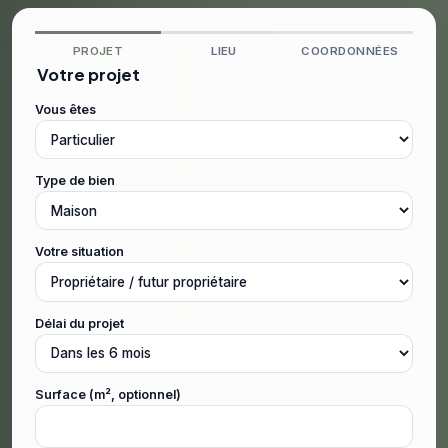
PROJET
LIEU
COORDONNÉES
Votre projet
Vous êtes
Type de bien
Votre situation
Délai du projet
Surface (m², optionnel)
+ + +
EXERCISE DESCRIPTION
Exact output of each line above is wanted, without the pictures.

EXERCISE RESPONSE
PROJET
LIEU
COORDONNÉES
Votre projet
Vous êtes
Type de bien
Votre situation
Délai du projet
Surface (m², optionnel)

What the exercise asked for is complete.